傷物語I 鉄血篇(2016年製作の映画)
3.5
TOHOシネマズのフリーパスポートを手に入れ、せっかくタダなんだから何か観ようと思い、たまたま時間が合ったので鑑賞。もちろん、〈物語〉シリーズなるものも全く知らない状態。

え、何このATG映画みたいなアニメ…。過剰と言わんばかりにモンタージュされるシンメトリックなカットとテロップ。64分の中編ながら、見応えが凄まじかった。

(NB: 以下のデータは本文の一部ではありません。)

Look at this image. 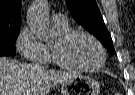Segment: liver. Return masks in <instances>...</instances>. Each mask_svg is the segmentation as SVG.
<instances>
[{
    "label": "liver",
    "mask_w": 135,
    "mask_h": 95,
    "mask_svg": "<svg viewBox=\"0 0 135 95\" xmlns=\"http://www.w3.org/2000/svg\"><path fill=\"white\" fill-rule=\"evenodd\" d=\"M75 75L0 57V95H46L50 88Z\"/></svg>",
    "instance_id": "6515ba94"
}]
</instances>
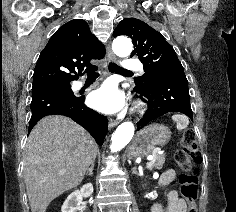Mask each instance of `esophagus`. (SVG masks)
I'll return each mask as SVG.
<instances>
[{
  "label": "esophagus",
  "instance_id": "esophagus-1",
  "mask_svg": "<svg viewBox=\"0 0 236 212\" xmlns=\"http://www.w3.org/2000/svg\"><path fill=\"white\" fill-rule=\"evenodd\" d=\"M107 54H108V59H109L110 61H115V60H116L115 55L112 53V51H111V49H110L109 47H108ZM117 124H118V121H116V120H110V121H109V128L111 129V128L115 127Z\"/></svg>",
  "mask_w": 236,
  "mask_h": 212
}]
</instances>
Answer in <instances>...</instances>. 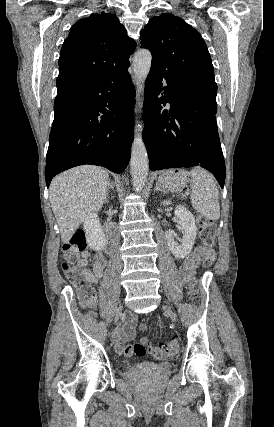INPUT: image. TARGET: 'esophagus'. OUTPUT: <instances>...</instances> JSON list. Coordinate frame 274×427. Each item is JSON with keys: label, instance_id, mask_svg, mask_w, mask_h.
<instances>
[{"label": "esophagus", "instance_id": "esophagus-1", "mask_svg": "<svg viewBox=\"0 0 274 427\" xmlns=\"http://www.w3.org/2000/svg\"><path fill=\"white\" fill-rule=\"evenodd\" d=\"M133 79H134V82L136 83V79H135V77H133Z\"/></svg>", "mask_w": 274, "mask_h": 427}]
</instances>
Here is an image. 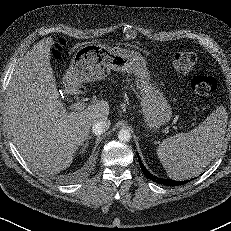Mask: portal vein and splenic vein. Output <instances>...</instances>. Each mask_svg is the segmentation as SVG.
I'll use <instances>...</instances> for the list:
<instances>
[{"label": "portal vein and splenic vein", "instance_id": "obj_1", "mask_svg": "<svg viewBox=\"0 0 231 231\" xmlns=\"http://www.w3.org/2000/svg\"><path fill=\"white\" fill-rule=\"evenodd\" d=\"M72 109L74 110H84L87 108V104L85 102H76L71 106Z\"/></svg>", "mask_w": 231, "mask_h": 231}]
</instances>
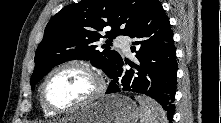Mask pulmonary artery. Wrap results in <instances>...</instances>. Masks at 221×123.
I'll list each match as a JSON object with an SVG mask.
<instances>
[{
	"mask_svg": "<svg viewBox=\"0 0 221 123\" xmlns=\"http://www.w3.org/2000/svg\"><path fill=\"white\" fill-rule=\"evenodd\" d=\"M115 44L122 49L125 53L129 54L130 53V45L127 40V38L123 36H119L115 40Z\"/></svg>",
	"mask_w": 221,
	"mask_h": 123,
	"instance_id": "obj_1",
	"label": "pulmonary artery"
}]
</instances>
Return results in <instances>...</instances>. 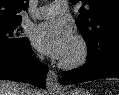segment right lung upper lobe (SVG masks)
I'll return each instance as SVG.
<instances>
[{
  "label": "right lung upper lobe",
  "mask_w": 119,
  "mask_h": 95,
  "mask_svg": "<svg viewBox=\"0 0 119 95\" xmlns=\"http://www.w3.org/2000/svg\"><path fill=\"white\" fill-rule=\"evenodd\" d=\"M29 0H0V25L21 22L22 10L28 9Z\"/></svg>",
  "instance_id": "obj_1"
}]
</instances>
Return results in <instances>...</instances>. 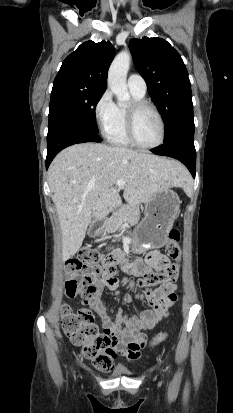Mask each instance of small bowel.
<instances>
[{
	"mask_svg": "<svg viewBox=\"0 0 233 413\" xmlns=\"http://www.w3.org/2000/svg\"><path fill=\"white\" fill-rule=\"evenodd\" d=\"M113 257L116 261L122 260V249L116 248ZM128 261L132 262L133 258L129 257ZM167 265H169V259L164 254L155 249H148L145 261L122 262L121 271L126 272L127 275L144 276L153 270H162ZM105 289L117 294V280H102L96 294L88 298L86 303L101 319L104 333L111 337V347L114 352L129 362H134L140 358L141 349L146 344V331L155 327L168 309L177 303L178 298L175 294L177 286L175 283H165L155 290H147L135 296L126 295L124 297L126 303L133 300L145 301L153 307V309L139 311L135 314L124 313L122 310L109 312L102 300Z\"/></svg>",
	"mask_w": 233,
	"mask_h": 413,
	"instance_id": "obj_1",
	"label": "small bowel"
}]
</instances>
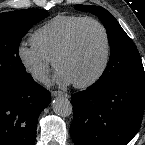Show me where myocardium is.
<instances>
[{
	"mask_svg": "<svg viewBox=\"0 0 145 145\" xmlns=\"http://www.w3.org/2000/svg\"><path fill=\"white\" fill-rule=\"evenodd\" d=\"M84 23H93L96 26H98L100 28V30L102 31L104 41H105V57H104L103 63L101 65V67L99 68V70L90 79H88L84 82H81V83H72L74 87L79 88V89H85V88L91 87L92 85L97 83L102 78V76L105 74V72L110 64L111 56H112L111 39H110L109 32H108L107 28L105 27V25L96 18L83 17L72 27V29L70 30V32L68 34L67 40H66L63 48L57 55V57L55 59L56 69H58L59 63L65 57H67L70 54V52L72 51L74 44H75V38H76L77 31L80 28V26Z\"/></svg>",
	"mask_w": 145,
	"mask_h": 145,
	"instance_id": "1",
	"label": "myocardium"
}]
</instances>
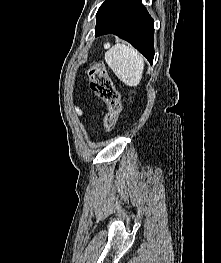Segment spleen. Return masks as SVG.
Here are the masks:
<instances>
[{
  "mask_svg": "<svg viewBox=\"0 0 221 263\" xmlns=\"http://www.w3.org/2000/svg\"><path fill=\"white\" fill-rule=\"evenodd\" d=\"M104 48L107 50L105 61L115 75L130 87L139 85L144 71L142 55L124 43H117L112 47L110 43H106Z\"/></svg>",
  "mask_w": 221,
  "mask_h": 263,
  "instance_id": "3e777b00",
  "label": "spleen"
}]
</instances>
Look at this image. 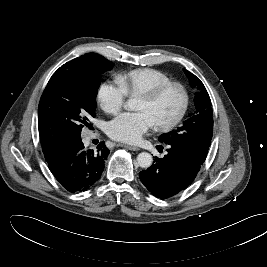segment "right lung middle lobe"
<instances>
[{"label": "right lung middle lobe", "instance_id": "dd1d6c3e", "mask_svg": "<svg viewBox=\"0 0 267 267\" xmlns=\"http://www.w3.org/2000/svg\"><path fill=\"white\" fill-rule=\"evenodd\" d=\"M114 64L88 53L62 65L50 78L40 99L38 127L42 147L81 137L83 127L92 130L101 74Z\"/></svg>", "mask_w": 267, "mask_h": 267}]
</instances>
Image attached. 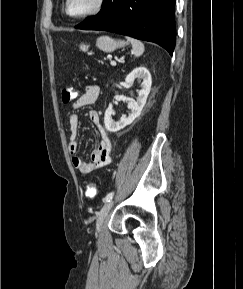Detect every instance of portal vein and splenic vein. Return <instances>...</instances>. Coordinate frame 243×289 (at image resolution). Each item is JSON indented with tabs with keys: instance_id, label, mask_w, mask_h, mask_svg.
Returning a JSON list of instances; mask_svg holds the SVG:
<instances>
[{
	"instance_id": "1",
	"label": "portal vein and splenic vein",
	"mask_w": 243,
	"mask_h": 289,
	"mask_svg": "<svg viewBox=\"0 0 243 289\" xmlns=\"http://www.w3.org/2000/svg\"><path fill=\"white\" fill-rule=\"evenodd\" d=\"M110 63H111L112 66H115V65H116V62H115V61H111Z\"/></svg>"
}]
</instances>
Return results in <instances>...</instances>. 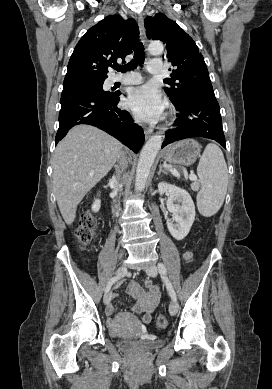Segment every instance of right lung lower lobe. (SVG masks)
Here are the masks:
<instances>
[{
  "mask_svg": "<svg viewBox=\"0 0 272 389\" xmlns=\"http://www.w3.org/2000/svg\"><path fill=\"white\" fill-rule=\"evenodd\" d=\"M119 96L120 93L90 89H63L56 144L72 126L90 124L106 131L137 153L144 142V132L127 111L117 108Z\"/></svg>",
  "mask_w": 272,
  "mask_h": 389,
  "instance_id": "obj_1",
  "label": "right lung lower lobe"
}]
</instances>
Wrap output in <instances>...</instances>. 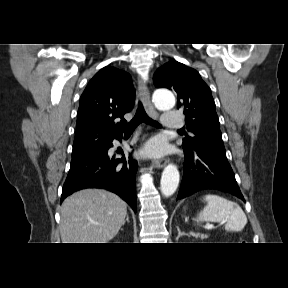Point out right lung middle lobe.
I'll return each mask as SVG.
<instances>
[{
	"mask_svg": "<svg viewBox=\"0 0 288 288\" xmlns=\"http://www.w3.org/2000/svg\"><path fill=\"white\" fill-rule=\"evenodd\" d=\"M89 152H86L84 150L73 151L72 152V160L77 159V158H79V157H81V156H83Z\"/></svg>",
	"mask_w": 288,
	"mask_h": 288,
	"instance_id": "right-lung-middle-lobe-1",
	"label": "right lung middle lobe"
}]
</instances>
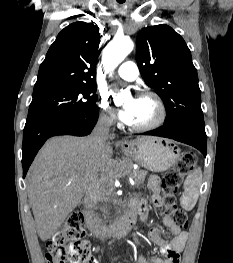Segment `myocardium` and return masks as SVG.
Instances as JSON below:
<instances>
[{
    "label": "myocardium",
    "instance_id": "obj_1",
    "mask_svg": "<svg viewBox=\"0 0 233 263\" xmlns=\"http://www.w3.org/2000/svg\"><path fill=\"white\" fill-rule=\"evenodd\" d=\"M138 98H149L153 100L157 106L158 113L156 118L150 123L144 125H130V129L136 132H147L160 127L167 117V109L162 98L152 91H143L139 93Z\"/></svg>",
    "mask_w": 233,
    "mask_h": 263
}]
</instances>
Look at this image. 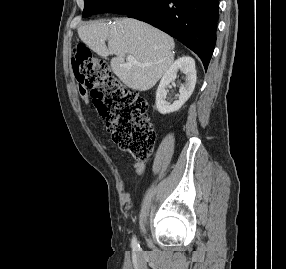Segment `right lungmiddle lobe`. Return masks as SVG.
I'll use <instances>...</instances> for the list:
<instances>
[{
	"label": "right lung middle lobe",
	"mask_w": 286,
	"mask_h": 269,
	"mask_svg": "<svg viewBox=\"0 0 286 269\" xmlns=\"http://www.w3.org/2000/svg\"><path fill=\"white\" fill-rule=\"evenodd\" d=\"M152 0H84L85 7L82 17L98 13H118L128 15L135 12Z\"/></svg>",
	"instance_id": "right-lung-middle-lobe-1"
}]
</instances>
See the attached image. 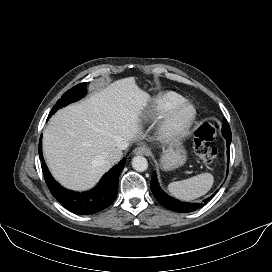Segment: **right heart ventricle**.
<instances>
[{
	"mask_svg": "<svg viewBox=\"0 0 272 272\" xmlns=\"http://www.w3.org/2000/svg\"><path fill=\"white\" fill-rule=\"evenodd\" d=\"M183 100L185 98L174 91L161 93L151 100L146 114L151 118L163 117L175 104Z\"/></svg>",
	"mask_w": 272,
	"mask_h": 272,
	"instance_id": "1",
	"label": "right heart ventricle"
}]
</instances>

僕が日本のアニメに疎いだけなのか、主人公である男子高校生が学校1の才女のパンチラを目撃したことがきっかけで彼女の友達になる序盤のシーンにおける、童貞みたいな青臭さに面食らった。はっきり言って、「観る映画間違えた」と後悔した。だが、主人公がダルマにされた血まみれ女吸血鬼と出会ってから、徐々に面白さが増してくる。

2人が出会う場所が無人の地下鉄構内という設定も非常に効いている。地下鉄(の駅構内)を舞台にしたホラーの醍醐味といえば、蛍光灯のフラッシュライトに照らされた密室空間で、得体の知れないものと出会う恐怖。『狼男アメリカ』の地下鉄シーンが好例。

本来は闇の中にあるはずなのに、影もできないほどクリアーで明るい空間。階段やエスカレーターなど起伏に富み、モダンなデザインで溢れている。これが画的にカッコイい。そんな真っ白な空間のド真ん中に手足のない血だらけの女という色配置もキマっていて、このシ-クエンスを観ているだけで楽しい。クライブ・パーカーの『ミッドナイト・ミート・トレイン』(またはその映画化作品)や『0:34』あたりが好きな人も気に入るはず。

事程左様に、地下鉄シーンのインパクトだけで合格みたいな映画だし、〈物語〉シリーズを知らない僕でも最後まで面白く観ることができたので良かった。夏に公開される続編が観てみたいと思わせるくらいの訴求力もあったし。個人的には、この画の密度とテンポで2時間やってほしかったけど、本当にATG映画になってしまうから、この尺がちょうどいいのかもしれん。